Wow, what a meltdown I had last night!!! Phew!!!
My honey has been hurting so, so bad, his back is in bad shape, it has been for a while. 2015 really took a toll on him, forcing him to visit a physician and get treatment going. Well, when your back is broken, there is hardly anything you can do to find release. Pain killers, physical therapy, diet and exercise may make a dent for a little while, but in the long run, do nothing. My hubby is so amazing! I mean that when I say it! He is the kind of man who will not complaint about anything. To see him hurt, as bad as he hurt, totally crushed my heart.
His pain is so bad, he can hardly do anything. When you are a person who has dedicated your life to care for your family, to be a provider, a father and a husband, it’s very hard to cope with the limitations associated with a back injury.
So, last night, he was sharing with me, all his concerns (all associated with the back injury) and the options (not many) and finding the right time to make decisions about his options. And stupid fool that I am, I just broke down and cry!!!! Not only I cry, I got mad at him…(don’t ask me why, I just did)!!!! Not nice, AT ALL, I apologized to him later on…

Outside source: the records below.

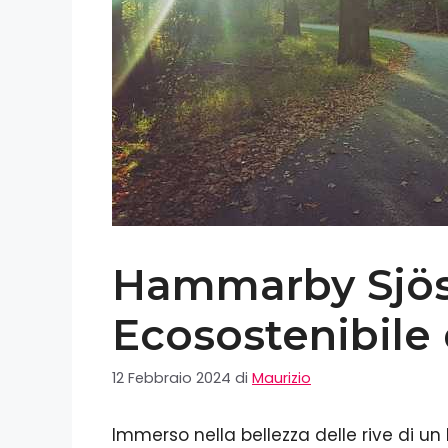
Hammarby Sjöst
Ecosostenibile
12 Febbraio 2024
di
Maurizio
Immerso nella bellezza delle rive di u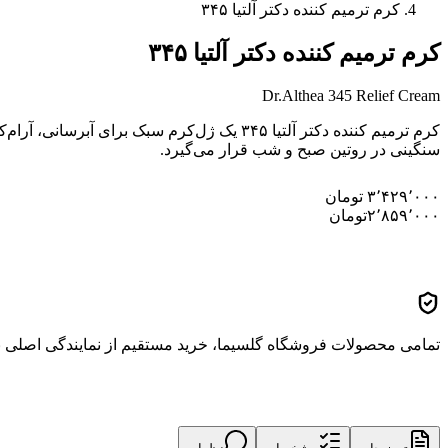
کرم ترمیم کننده دکتر آلتیا ۳۴۵
کرم ترمیم کننده دکتر آلتیا ۳۴۵
Dr.Althea 345 Relief Cream
کرم ترمیم کننده دکتر آلتیا ۳۴۵ یک ژل‌ک
سنگینی در روتین صبح و شب قرار می‌گیرد.
۳٬۴۲۹٬۰۰۰
تومان
۲٬۸۵۹٬۰۰۰
تومان
تمامی محصولات فروشگاه گلسیما، خرید مستقیم از نمایندگی اصلی برن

Now, looking back, I know why the meltdown happened. I mean, I have such an amazing husband, he is just so good to me, he treats me like a queen and love me unconditionally that I cannot imagine not having him by my side. It made me so sad that he suffers, in silence, just so he doesn’t worry us. Last night, I felt helpless, I felt like there was nothing I can do to ease his pain, to ease his mind…I felt helpless, weak, overwhelmed, and I just cried…loud! I wished I could take his pain and make it my pain.
We have a plan, I just wish we could find some relief for his back in the mean time. I will pray, I will pray hard for my husband. He is the BEST and I want him to be next to me FOREVER…whatever FOREVER is in GOD’s book.